(Entries shown):
+ + + + + + +

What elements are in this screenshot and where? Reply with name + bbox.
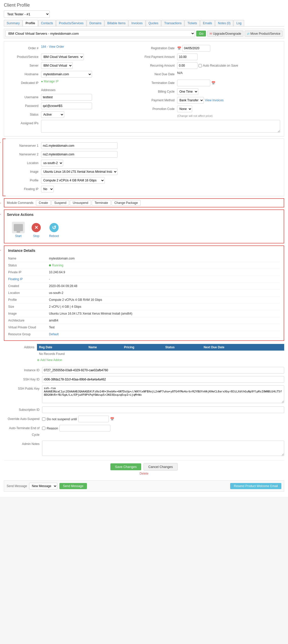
reason-input[interactable] [59, 425, 110, 431]
detail-private-ip-row: Private IP 10.240.64.9 [8, 269, 280, 276]
instance-details-section: Instance Details Name mytestdomain.com S… [4, 245, 284, 341]
profile-field-label: Profile [8, 177, 41, 184]
client-select[interactable]: Test Tester - #1 [4, 10, 50, 18]
tab-invoices[interactable]: Invoices [128, 20, 145, 26]
ns1-row: Nameserver 1 [8, 141, 280, 150]
detail-profile-row: Profile Compute 2 vCPUs 4 GB RAM 16 Gbps [8, 296, 280, 303]
page-title: Client Profile [4, 3, 284, 8]
detail-resource-group-value[interactable]: Default [49, 332, 59, 336]
subscription-id-input[interactable] [42, 406, 284, 413]
tab-emails[interactable]: Emails [200, 20, 215, 26]
termination-input[interactable] [177, 80, 210, 86]
ns2-label: Nameserver 2 [8, 151, 41, 158]
next-due-value: N/A [177, 71, 183, 75]
do-not-suspend-date-input[interactable] [78, 416, 109, 422]
resend-welcome-email-button[interactable]: Resend Product Welcome Email [230, 483, 281, 489]
cancel-changes-button[interactable]: Cancel Changes [143, 463, 178, 470]
next-due-control: N/A [177, 71, 280, 75]
manage-ip-button[interactable]: ● Manage IP [41, 80, 59, 83]
promo-select[interactable]: None [177, 106, 192, 112]
status-select[interactable]: Active Suspended Terminated Pending [41, 111, 64, 118]
message-select[interactable]: New Message [29, 483, 57, 489]
auto-recalculate-checkbox[interactable] [199, 64, 202, 67]
admin-notes-textarea[interactable] [42, 441, 284, 456]
reg-date-label: Registration Date [144, 45, 177, 52]
reboot-action[interactable]: Reboot [48, 222, 60, 238]
product-select[interactable]: IBM Cloud Virtual Servers - mytestdomain… [5, 30, 195, 37]
server-select[interactable]: IBM Cloud Virtual [41, 62, 73, 69]
do-not-suspend-calendar-icon[interactable]: 📅 [110, 417, 114, 421]
move-product-button[interactable]: ⇄ Move Product/Service [245, 31, 283, 37]
section-3-number: 3. [0, 212, 1, 215]
hostname-label: Hostname [8, 71, 41, 78]
suspend-button[interactable]: Suspend [51, 200, 69, 206]
tab-contacts[interactable]: Contacts [38, 20, 56, 26]
profile-select[interactable]: Compute 2 vCPUs 4 GB RAM 16 Gbps [41, 177, 105, 184]
tab-quotes[interactable]: Quotes [146, 20, 161, 26]
username-label: Username [8, 94, 41, 101]
location-control: us-south-2 us-east-1 [41, 160, 280, 166]
create-button[interactable]: Create [36, 200, 51, 206]
first-payment-input[interactable] [177, 54, 198, 60]
save-changes-button[interactable]: Save Changes [110, 463, 141, 470]
send-message-button[interactable]: Send Message [59, 483, 87, 489]
tab-transactions[interactable]: Transactions [161, 20, 184, 26]
delete-link[interactable]: Delete [4, 472, 284, 475]
ssh-key-id-input[interactable] [42, 376, 284, 383]
terminate-button[interactable]: Terminate [92, 200, 111, 206]
hostname-select[interactable]: mytestdomain.com [41, 71, 92, 78]
view-invoices-link[interactable]: View Invoices [205, 98, 224, 102]
reg-date-input[interactable] [182, 45, 210, 52]
location-select[interactable]: us-south-2 us-east-1 [41, 160, 63, 166]
client-select-row: Test Tester - #1 [4, 10, 284, 18]
product-service-select[interactable]: IBM Cloud Virtual Servers [41, 54, 84, 60]
floating-ip-label: Floating IP [8, 186, 41, 192]
service-actions-section: Service Actions Start Stop [4, 209, 284, 243]
unsuspend-button[interactable]: Unsuspend [70, 200, 91, 206]
tabs-bar: Summary Profile Contacts Products/Servic… [4, 20, 284, 27]
billing-cycle-label: Billing Cycle [144, 88, 177, 95]
instance-id-input[interactable] [42, 367, 284, 374]
tab-summary[interactable]: Summary [4, 20, 22, 26]
ns2-input[interactable] [41, 151, 117, 158]
image-select[interactable]: Ubuntu Linux 16.04 LTS Xenial Xerus Mini… [41, 168, 117, 175]
tab-log[interactable]: Log [233, 20, 244, 26]
upgrade-downgrade-button[interactable]: ✉ Upgrade/Downgrade [207, 31, 243, 37]
floating-ip-select[interactable]: No Yes [41, 186, 54, 192]
view-order-link[interactable]: 184 - View Order [41, 45, 64, 48]
section-2-wrapper: 2. Module Commands Create Suspend Unsusp… [4, 198, 284, 207]
ns1-input[interactable] [41, 142, 117, 149]
termination-calendar-icon[interactable]: 📅 [211, 81, 215, 85]
section-1-wrapper: 1. Nameserver 1 Nameserver 2 Location [4, 139, 284, 196]
auto-terminate-control: Reason [42, 425, 284, 431]
start-action[interactable]: Start [12, 222, 25, 238]
override-checkbox[interactable] [42, 417, 45, 421]
assigned-ips-textarea[interactable] [41, 120, 280, 133]
password-input[interactable] [41, 103, 92, 109]
tab-products-services[interactable]: Products/Services [56, 20, 86, 26]
tab-billable-items[interactable]: Billable Items [104, 20, 128, 26]
stop-action[interactable]: Stop [30, 222, 43, 238]
auto-terminate-checkbox[interactable] [42, 427, 45, 430]
calendar-icon: 📅 [177, 46, 181, 50]
billing-cycle-select[interactable]: One Time Monthly Annual [177, 88, 198, 95]
username-input[interactable] [41, 94, 92, 101]
recurring-input[interactable] [177, 62, 198, 69]
detail-resource-group-row: Resource Group Default [8, 331, 280, 338]
go-button[interactable]: Go [196, 31, 206, 36]
auto-recalculate-label: Auto Recalculate on Save [203, 62, 241, 69]
payment-method-select[interactable]: Bank Transfer [177, 97, 204, 104]
add-addon-button[interactable]: ⊕ Add New Addon [37, 357, 284, 363]
start-label: Start [15, 234, 21, 238]
tab-tickets[interactable]: Tickets [185, 20, 200, 26]
admin-notes-row: Admin Notes [4, 440, 284, 458]
change-package-button[interactable]: Change Package [112, 200, 141, 206]
main-form-section: Order # 184 - View Order Product/Service… [4, 41, 284, 137]
detail-status-label: Status [8, 264, 49, 267]
module-commands-row: Module Commands Create Suspend Unsuspend… [4, 198, 284, 207]
billing-cycle-control: One Time Monthly Annual [177, 88, 280, 95]
tab-notes[interactable]: Notes (0) [215, 20, 233, 26]
tab-profile[interactable]: Profile [23, 20, 38, 26]
ssh-public-key-textarea[interactable]: ssh-rsa AAAAB3NzaC1yc2EAAAABJQAAAQEAlFz0… [42, 385, 284, 403]
tab-domains[interactable]: Domains [87, 20, 104, 26]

+ + + + + + +

What is the number of lines in the records that contain "date"? State that number alone.

3